(To do):
No pictures belong in the answer. Repeat all the entries exactly.

===

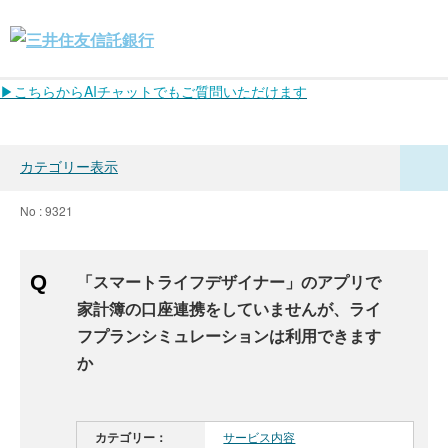
▶こちらからAIチャットでもご質問いただけます
カテゴリー表示
No : 9321
「スマートライフデザイナー」のアプリで
家計簿の口座連携をしていませんが、ライ
フプランシミュレーションは利用できます
か
カテゴリー：
サービス内容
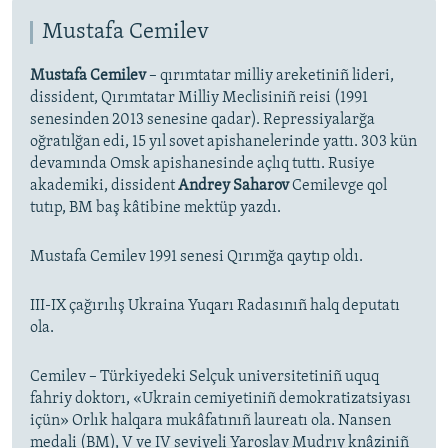
Mustafa Cemilev
Mustafa Cemilev
– qırımtatar milliy areketiniñ lideri,
dissident, Qırımtatar Milliy Meclisiniñ reisi (1991
senesinden 2013 senesine qadar). Repressiyalarğa
oğratılğan edi, 15 yıl sovet apishanelerinde yattı. 303 kün
devamında Omsk apishanesinde açlıq tuttı. Rusiye
akademiki, dissident
Andrey Saharov
Cemilevge qol
tutıp, BM baş kâtibine mektüp yazdı.
Mustafa Cemilev 1991 senesi Qırımğa qaytıp oldı.
III-IX çağırılış Ukraina Yuqarı Radasınıñ halq deputatı
ola.
Cemilev – Türkiyedeki Selçuk universitetiniñ uquq
fahriy doktorı, «Ukrain cemiyetiniñ demokratizatsiyası
içün» Orlık halqara mukâfatınıñ laureatı ola. Nansen
medali (BM), V ve IV seviyeli Yaroslav Mudrıy knâziniñ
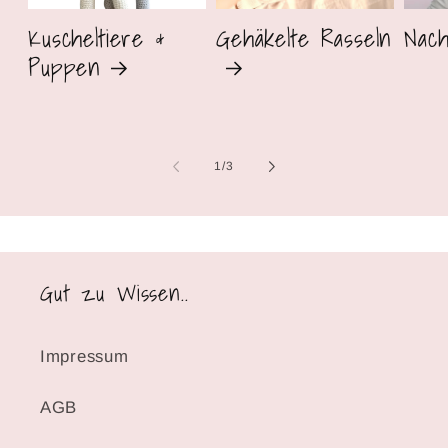
Kuscheltiere &
Gehäkelte Rasseln
Nach
Puppen
von
1
/
3
Gut zu Wissen..
Impressum
AGB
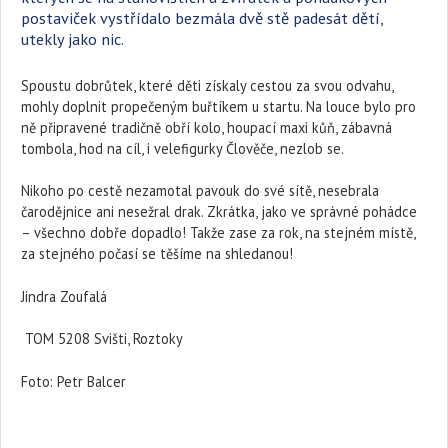
postaviček vystřídalo bezmála dvě stě padesát dětí,
utekly jako nic.
Spoustu dobrůtek, které děti získaly cestou za svou odvahu,
mohly doplnit propečeným buřtíkem u startu. Na louce bylo pro
ně připravené tradičně obří kolo, houpací maxi kůň, zábavná
tombola, hod na cíl, i velefigurky Člověče, nezlob se.
Nikoho po cestě nezamotal pavouk do své sítě, nesebrala
čarodějnice ani nesežral drak. Zkrátka, jako ve správné pohádce
– všechno dobře dopadlo! Takže zase za rok, na stejném místě,
za stejného počasí se těšíme na shledanou!
Jindra Zoufalá
TOM 5208 Svišti, Roztoky
Foto: Petr Balcer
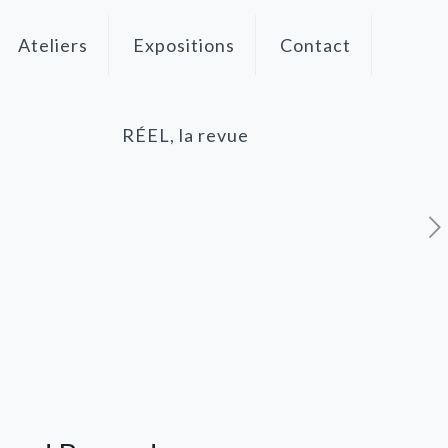
Ateliers
Expositions
Contact
RÉEL, la revue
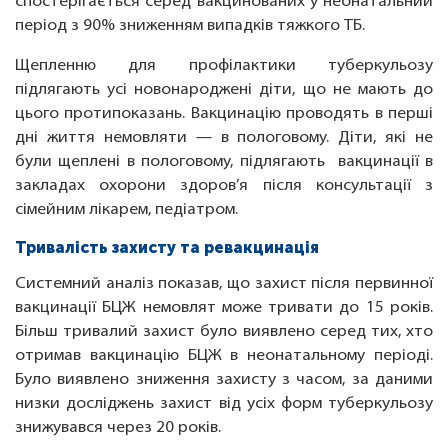
спостерігається серед вакцинованих у неонатальний
період з 90% зниженням випадків тяжкого ТБ.
Щепленню для профілактики туберкульозу
підлягають усі новонароджені діти, що не мають до
цього протипоказань. Вакцинацію проводять в перші
дні життя немовляти — в пологовому. Діти, які не
були щеплені в пологовому, підлягають вакцинації в
закладах охорони здоров’я після консультації з
сімейним лікарем, педіатром.
Тривалість захисту та ревакцинація
Системний аналіз показав, що захист після первинної
вакцинації БЦЖ немовлят може тривати до 15 років.
Більш тривалий захист було виявлено серед тих, хто
отримав вакцинацію БЦЖ в неонатальному періоді.
Було виявлено зниження захисту з часом, за даними
низки досліджень захист від усіх форм туберкульозу
знижувався через 20 років.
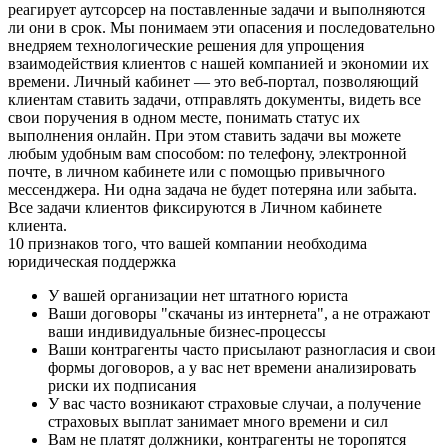
реагирует аутсорсер на поставленные задачи и выполняются
ли они в срок. Мы понимаем эти опасения и последовательно
внедряем технологические решения для упрощения
взаимодействия клиентов с нашей компанией и экономии их
времени. Личный кабинет — это веб-портал, позволяющий
клиентам ставить задачи, отправлять документы, видеть все
свои поручения в одном месте, понимать статус их
выполнения онлайн. При этом ставить задачи вы можете
любым удобным вам способом: по телефону, электронной
почте, в личном кабинете или с помощью привычного
мессенджера. Ни одна задача не будет потеряна или забыта.
Все задачи клиентов фиксируются в Личном кабинете
клиента.
10 признаков того, что вашей компании необходима
юридическая поддержка
У вашей организации нет штатного юриста
Ваши договоры "скачаны из интернета", а не отражают
ваши индивидуальные бизнес-процессы
Ваши контрагенты часто присылают разногласия и свои
формы договоров, а у вас нет времени анализировать
риски их подписания
У вас часто возникают страховые случаи, а получение
страховых выплат занимает много времени и сил
Вам не платят должники, контрагенты не торопятся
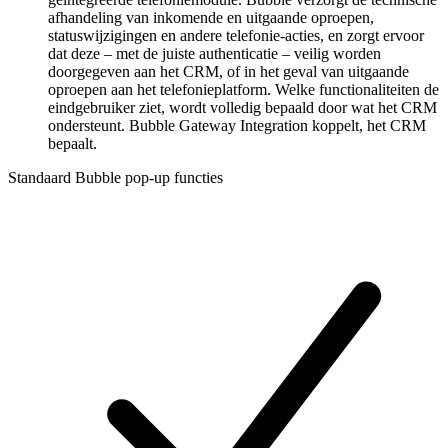
afhandeling van inkomende en uitgaande oproepen,
statuswijzigingen en andere telefonie-acties, en zorgt ervoor
dat deze – met de juiste authenticatie – veilig worden
doorgegeven aan het CRM, of in het geval van uitgaande
oproepen aan het telefonieplatform. Welke functionaliteiten de
eindgebruiker ziet, wordt volledig bepaald door wat het CRM
ondersteunt. Bubble Gateway Integration koppelt, het CRM
bepaalt.
Standaard Bubble pop-up functies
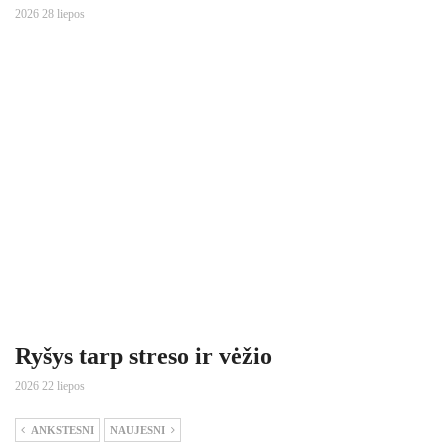
2026 28 liepos
Ryšys tarp streso ir vėžio
2026 22 liepos
ANKSTESNI
NAUJESNI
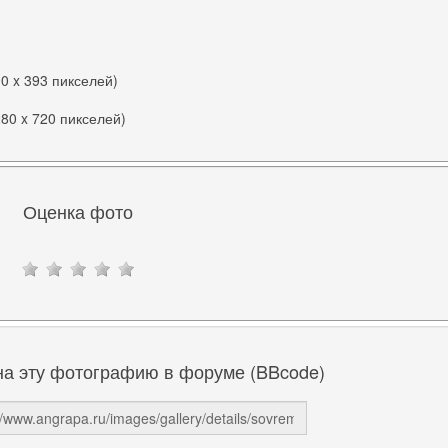
00 x 393 пикселей)
280 x 720 пикселей)
Оценка фото
на эту фотографию в форуме (BBcode)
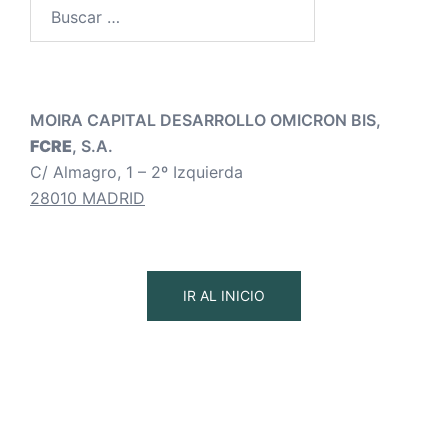
Buscar:
MOIRA CAPITAL DESARROLLO OMICRON BIS,
FCRE
, S.A.
C/ Almagro, 1 – 2º Izquierda
28010 MADRID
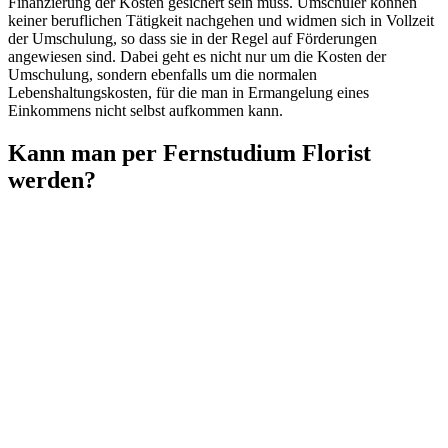
Finanzierung der Kosten gesichert sein muss. Umschüler können
keiner beruflichen Tätigkeit nachgehen und widmen sich in Vollzeit
der Umschulung, so dass sie in der Regel auf Förderungen
angewiesen sind. Dabei geht es nicht nur um die Kosten der
Umschulung, sondern ebenfalls um die normalen
Lebenshaltungskosten, für die man in Ermangelung eines
Einkommens nicht selbst aufkommen kann.
Kann man per Fernstudium Florist
werden?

===

(Written answer):
▶こちらからAIチャットでもご質問いただけます
カテゴリー表示
No : 9321
「スマートライフデザイナー」のアプリで
家計簿の口座連携をしていませんが、ライ
フプランシミュレーションは利用できます
か
カテゴリー：
サービス内容
Mustafa Cemilev
Mustafa Cemilev
– qırımtatar milliy areketiniñ lideri,
dissident, Qırımtatar Milliy Meclisiniñ reisi (1991
senesinden 2013 senesine qadar). Repressiyalarğa
oğratılğan edi, 15 yıl sovet apishanelerinde yattı. 303 kün
devamında Omsk apishanesinde açlıq tuttı. Rusiye
akademiki, dissident
Andrey Saharov
Cemilevge qol
tutıp, BM baş kâtibine mektüp yazdı.
Mustafa Cemilev 1991 senesi Qırımğa qaytıp oldı.
III-IX çağırılış Ukraina Yuqarı Radasınıñ halq deputatı
ola.
Cemilev – Türkiyedeki Selçuk universitetiniñ uquq
fahriy doktorı, «Ukrain cemiyetiniñ demokratizatsiyası
içün» Orlık halqara mukâfatınıñ laureatı ola. Nansen
medali (BM), V ve IV seviyeli Yaroslav Mudrıy knâziniñ
Kuscheltiere &
Gehäkelte Rasseln
Nach
Puppen
von
1
/
3
Gut zu Wissen..
Impressum
AGB
postaviček vystřídalo bezmála dvě stě padesát dětí,
utekly jako nic.
Spoustu dobrůtek, které děti získaly cestou za svou odvahu,
mohly doplnit propečeným buřtíkem u startu. Na louce bylo pro
ně připravené tradičně obří kolo, houpací maxi kůň, zábavná
tombola, hod na cíl, i velefigurky Člověče, nezlob se.
Nikoho po cestě nezamotal pavouk do své sítě, nesebrala
čarodějnice ani nesežral drak. Zkrátka, jako ve správné pohádce
– všechno dobře dopadlo! Takže zase za rok, na stejném místě,
za stejného počasí se těšíme na shledanou!
Jindra Zoufalá
TOM 5208 Svišti, Roztoky
Foto: Petr Balcer
Ateliers
Expositions
Contact
RÉEL, la revue
спостерігається серед вакцинованих у неонатальний
період з 90% зниженням випадків тяжкого ТБ.
Щепленню для профілактики туберкульозу
підлягають усі новонароджені діти, що не мають до
цього протипоказань. Вакцинацію проводять в перші
дні життя немовляти — в пологовому. Діти, які не
були щеплені в пологовому, підлягають вакцинації в
закладах охорони здоров’я після консультації з
сімейним лікарем, педіатром.
Тривалість захисту та ревакцинація
Системний аналіз показав, що захист після первинної
вакцинації БЦЖ немовлят може тривати до 15 років.
Більш тривалий захист було виявлено серед тих, хто
отримав вакцинацію БЦЖ в неонатальному періоді.
Було виявлено зниження захисту з часом, за даними
низки досліджень захист від усіх форм туберкульозу
знижувався через 20 років.
реагирует аутсорсер на поставленные задачи и выполняются
ли они в срок. Мы понимаем эти опасения и последовательно
внедряем технологические решения для упрощения
взаимодействия клиентов с нашей компанией и экономии их
времени. Личный кабинет — это веб-портал, позволяющий
клиентам ставить задачи, отправлять документы, видеть все
свои поручения в одном месте, понимать статус их
выполнения онлайн. При этом ставить задачи вы можете
любым удобным вам способом: по телефону, электронной
почте, в личном кабинете или с помощью привычного
мессенджера. Ни одна задача не будет потеряна или забыта.
Все задачи клиентов фиксируются в Личном кабинете
клиента.
10 признаков того, что вашей компании необходима
юридическая поддержка
У вашей организации нет штатного юриста
Ваши договоры "скачаны из интернета", а не отражают
ваши индивидуальные бизнес-процессы
Ваши контрагенты часто присылают разногласия и свои
формы договоров, а у вас нет времени анализировать
риски их подписания
У вас часто возникают страховые случаи, а получение
страховых выплат занимает много времени и сил
Вам не платят должники, контрагенты не торопятся
afhandeling van inkomende en uitgaande oproepen,
statuswijzigingen en andere telefonie-acties, en zorgt ervoor
dat deze – met de juiste authenticatie – veilig worden
doorgegeven aan het CRM, of in het geval van uitgaande
oproepen aan het telefonieplatform. Welke functionaliteiten de
eindgebruiker ziet, wordt volledig bepaald door wat het CRM
ondersteunt. Bubble Gateway Integration koppelt, het CRM
bepaalt.
Standaard Bubble pop-up functies
2026 28 liepos
Ryšys tarp streso ir vėžio
2026 22 liepos
ANKSTESNI
NAUJESNI
00 x 393 пикселей)
280 x 720 пикселей)
Оценка фото
на эту фотографию в форуме (BBcode)
Buscar:
MOIRA CAPITAL DESARROLLO OMICRON BIS,
FCRE
, S.A.
C/ Almagro, 1 – 2º Izquierda
28010 MADRID
Finanzierung der Kosten gesichert sein muss. Umschüler können
keiner beruflichen Tätigkeit nachgehen und widmen sich in Vollzeit
der Umschulung, so dass sie in der Regel auf Förderungen
angewiesen sind. Dabei geht es nicht nur um die Kosten der
Umschulung, sondern ebenfalls um die normalen
Lebenshaltungskosten, für die man in Ermangelung eines
Einkommens nicht selbst aufkommen kann.
Kann man per Fernstudium Florist
werden?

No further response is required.